Los científicos de la NASA estaban seguros de que el esfuerzo económico valdría la pena. Ese pequeño objeto que brillaba en la superficie lunar, y detectado por los telescopios de última generación, llamaba poderosamente la atención por su aspecto y consistencia, lejos de los elementos estructurales que componían nuestro satélite. El Congreso americano dio vía libre al proyecto.
El robot, dirigido vía satélite se desplazó lentamente y englobó al objeto con su tenaza hasta ponerlo a disposición de los ultrasensores que se encargarían de determinar, a través de un potente programa informático, sus características.

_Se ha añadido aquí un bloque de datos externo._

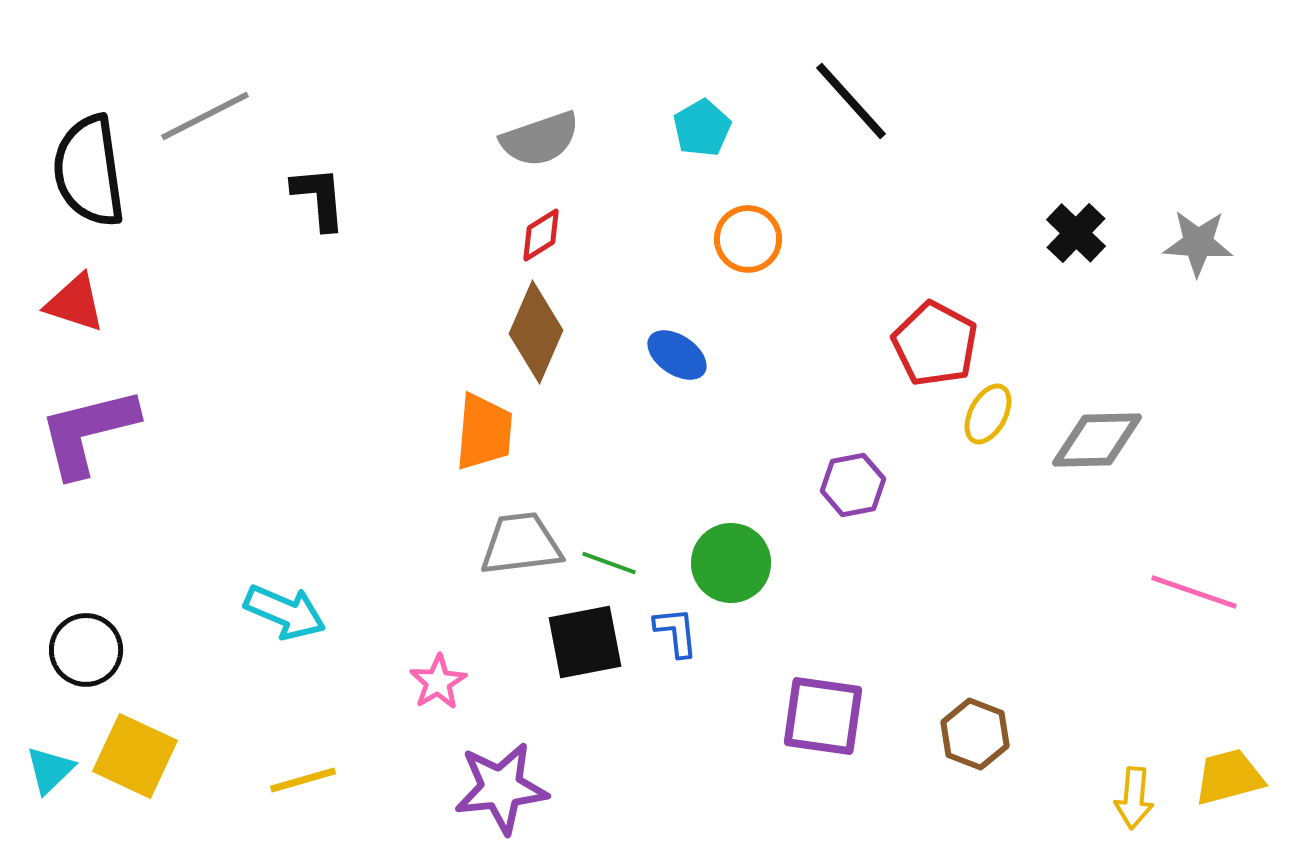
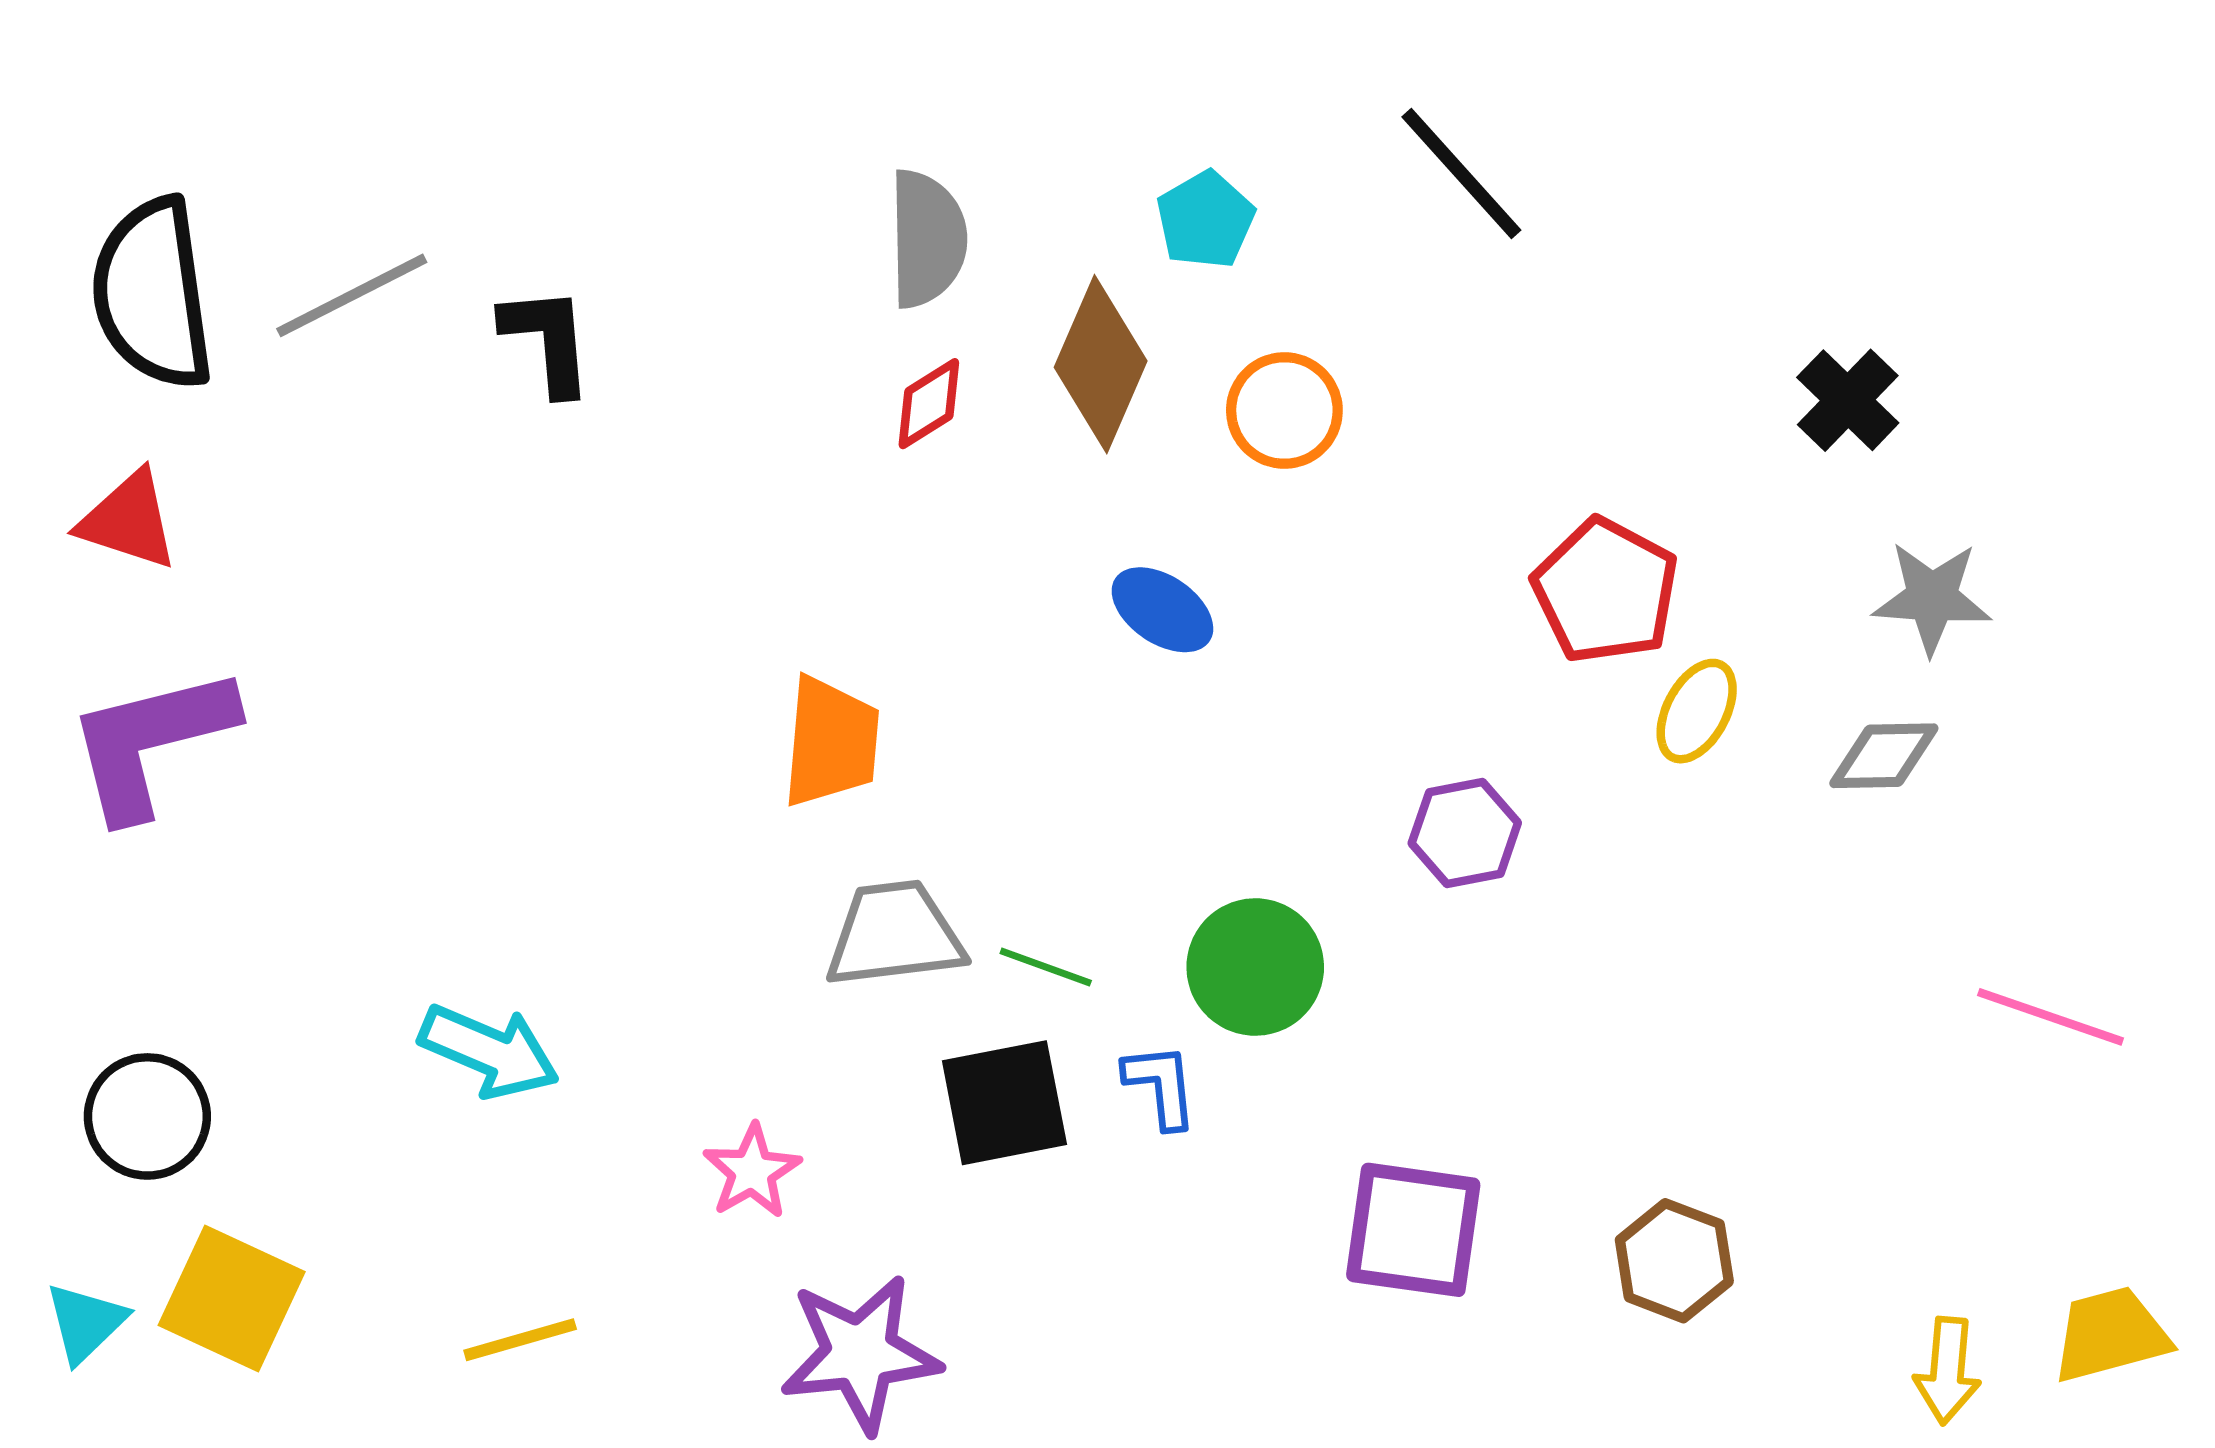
gray line: (205, 116) -> (352, 295), moved
gray semicircle: (540, 139) -> (927, 239), turned -72
gray star: (1198, 243) -> (1932, 598), moved
brown diamond: (536, 332) -> (1101, 364), moved
gray diamond: (1097, 440) -> (1884, 756), size x0.7

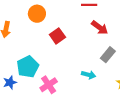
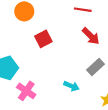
pink cross: (49, 85) -> (26, 91), turned -30

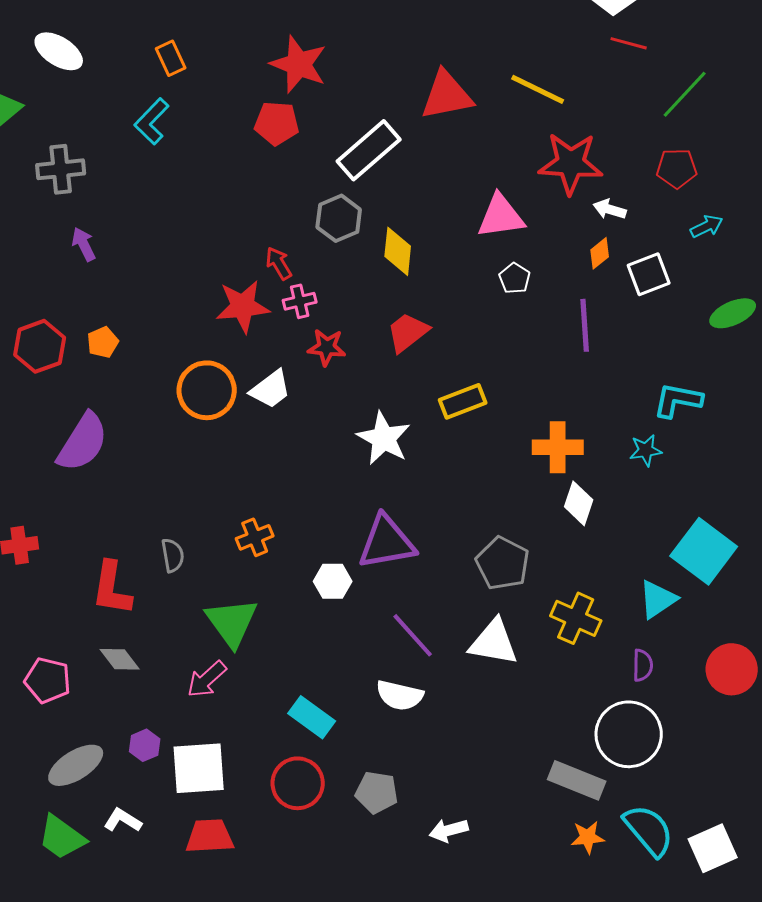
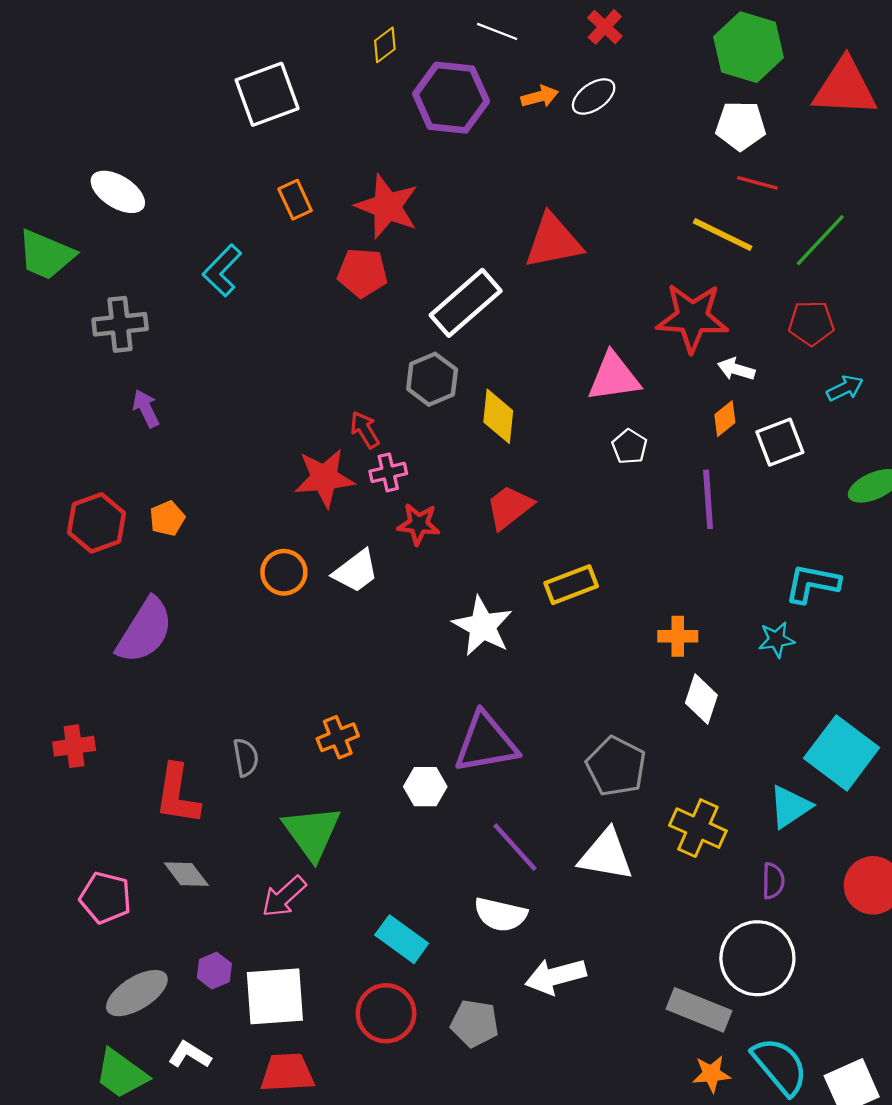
orange rectangle: (171, 58) -> (295, 200), moved
yellow line: (538, 89) -> (723, 235), moved
orange circle: (207, 390) -> (284, 572), size x0.7
orange cross: (558, 447) -> (678, 636), size x0.7
white arrow: (449, 830) -> (555, 976), moved, size x1.4

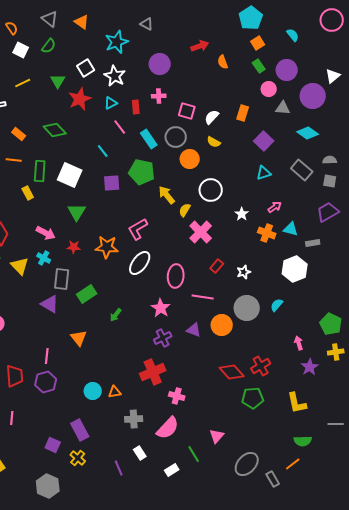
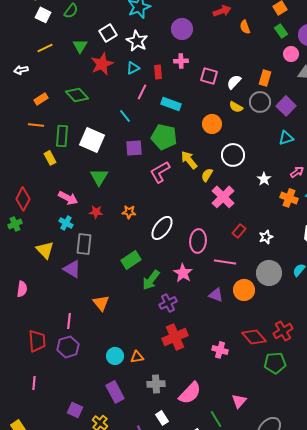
pink line: (120, 127) -> (142, 92), turned 63
orange rectangle: (19, 134) -> (41, 99), turned -72
gray circle: (176, 137) -> (260, 102), moved
cyan rectangle: (149, 139) -> (171, 104), turned -36
pink L-shape: (138, 229) -> (160, 172), moved
orange star: (107, 247) -> (129, 212), size x0.6
yellow triangle: (20, 266) -> (45, 250), moved
green rectangle: (87, 294) -> (131, 260), moved
green arrow: (116, 315) -> (151, 280), moved, size x1.5
purple cross: (163, 338) -> (168, 303), moved
pink cross: (177, 396) -> (220, 350), moved
purple rectangle: (80, 430) -> (115, 392), moved

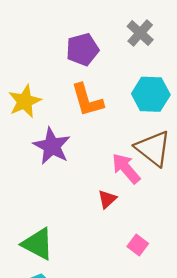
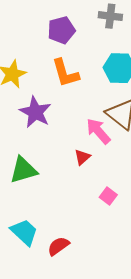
gray cross: (140, 33) -> (110, 16), turned -35
green triangle: (38, 244) -> (23, 170), moved, turned -44

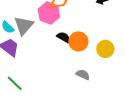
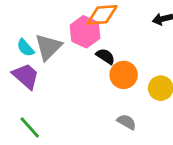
black semicircle: (64, 37) -> (105, 56), moved

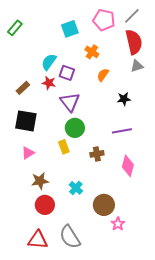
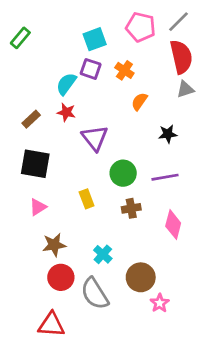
purple square: (67, 73) -> (91, 69), moved
green circle: (75, 128) -> (123, 173), moved
gray semicircle: (70, 237) -> (95, 294), moved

Neil Armstrong, primer hombre que pisó la Luna, veía con cara de satisfacción la operación en la televisión, en su tranquila granja en Ohio, mientras devoraba una hamburguesa que a duras penas podía ya masticar. Mucho antes que los ultrasensores emitieran un diagnóstico, Armstrong, al ver el objeto con más detalles, exclamó:
¡Coño, mi mechero! ¡Anda que no lo he buscado yo por todas partes! Fue un regalo de mi padre y quiso que lo llevara yo en mi aventura lunar. ¡Se me debió caer cuando di uno de aquellos ridículos saltos!